>>>

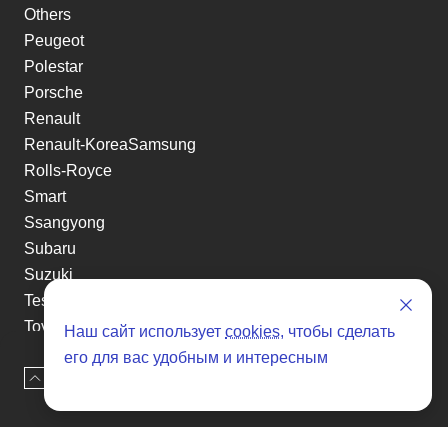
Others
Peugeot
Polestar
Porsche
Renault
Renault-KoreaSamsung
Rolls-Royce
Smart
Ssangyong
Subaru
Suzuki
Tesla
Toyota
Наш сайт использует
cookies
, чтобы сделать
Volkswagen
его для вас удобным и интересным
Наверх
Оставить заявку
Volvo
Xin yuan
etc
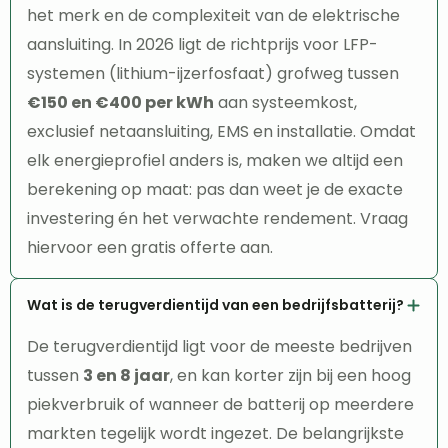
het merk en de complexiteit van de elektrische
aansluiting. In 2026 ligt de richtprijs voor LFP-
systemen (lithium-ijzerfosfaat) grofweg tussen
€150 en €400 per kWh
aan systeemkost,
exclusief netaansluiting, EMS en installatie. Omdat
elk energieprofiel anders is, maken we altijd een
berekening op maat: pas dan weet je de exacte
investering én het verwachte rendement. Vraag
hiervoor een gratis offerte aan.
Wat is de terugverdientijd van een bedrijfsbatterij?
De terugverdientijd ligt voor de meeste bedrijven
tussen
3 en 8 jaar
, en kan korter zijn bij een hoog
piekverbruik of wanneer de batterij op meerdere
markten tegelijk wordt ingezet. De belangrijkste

<<<
>>>

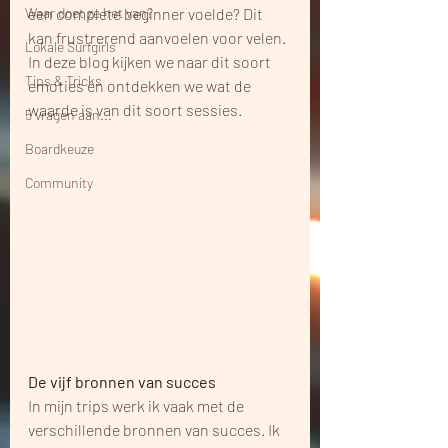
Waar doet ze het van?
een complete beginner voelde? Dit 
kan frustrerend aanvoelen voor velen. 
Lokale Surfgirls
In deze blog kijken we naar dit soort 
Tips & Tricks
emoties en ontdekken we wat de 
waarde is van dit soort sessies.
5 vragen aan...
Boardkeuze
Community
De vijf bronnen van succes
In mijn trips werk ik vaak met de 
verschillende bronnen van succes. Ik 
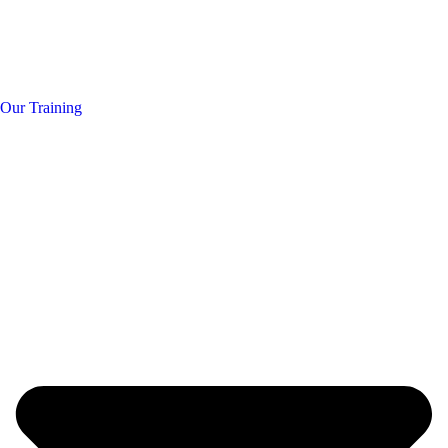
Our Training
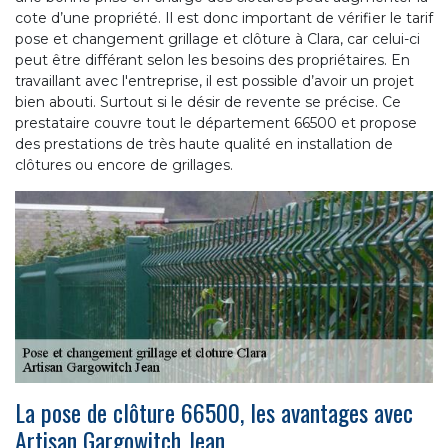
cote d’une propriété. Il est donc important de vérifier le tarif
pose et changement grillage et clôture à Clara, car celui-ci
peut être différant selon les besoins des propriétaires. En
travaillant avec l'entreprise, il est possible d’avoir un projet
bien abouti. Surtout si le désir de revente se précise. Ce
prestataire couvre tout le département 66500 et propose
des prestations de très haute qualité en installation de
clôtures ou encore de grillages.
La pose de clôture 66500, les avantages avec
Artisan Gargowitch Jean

<<<
>>>

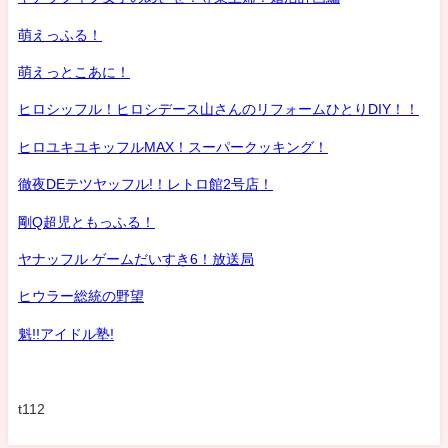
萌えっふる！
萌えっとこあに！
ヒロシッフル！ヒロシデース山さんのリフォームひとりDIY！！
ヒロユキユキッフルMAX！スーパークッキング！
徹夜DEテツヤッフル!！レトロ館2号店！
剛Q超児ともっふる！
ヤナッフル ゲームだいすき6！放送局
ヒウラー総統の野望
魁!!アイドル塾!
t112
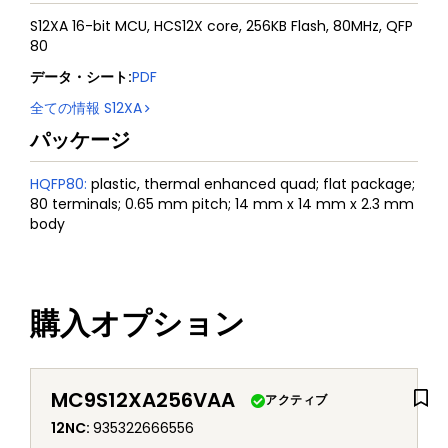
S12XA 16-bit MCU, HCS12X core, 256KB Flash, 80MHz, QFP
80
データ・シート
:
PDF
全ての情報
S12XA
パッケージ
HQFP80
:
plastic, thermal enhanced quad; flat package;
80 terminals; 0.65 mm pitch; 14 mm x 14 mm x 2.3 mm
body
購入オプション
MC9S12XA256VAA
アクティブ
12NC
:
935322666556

<<<

* [WHAT IS EXPECTED]: In the records above, everything from the line with "Waar doet ze het van?" down to the line with "prestataire couvre tout" is to be set down exactly, both ends included, with no pictures and no other lines.

* [TASK SOLUTION]:
Waar doet ze het van?
een complete beginner voelde? Dit 
kan frustrerend aanvoelen voor velen. 
Lokale Surfgirls
In deze blog kijken we naar dit soort 
Tips & Tricks
emoties en ontdekken we wat de 
waarde is van dit soort sessies.
5 vragen aan...
Boardkeuze
Community
De vijf bronnen van succes
In mijn trips werk ik vaak met de 
verschillende bronnen van succes. Ik 
Our Training
cote d’une propriété. Il est donc important de vérifier le tarif
pose et changement grillage et clôture à Clara, car celui-ci
peut être différant selon les besoins des propriétaires. En
travaillant avec l'entreprise, il est possible d’avoir un projet
bien abouti. Surtout si le désir de revente se précise. Ce
prestataire couvre tout le département 66500 et propose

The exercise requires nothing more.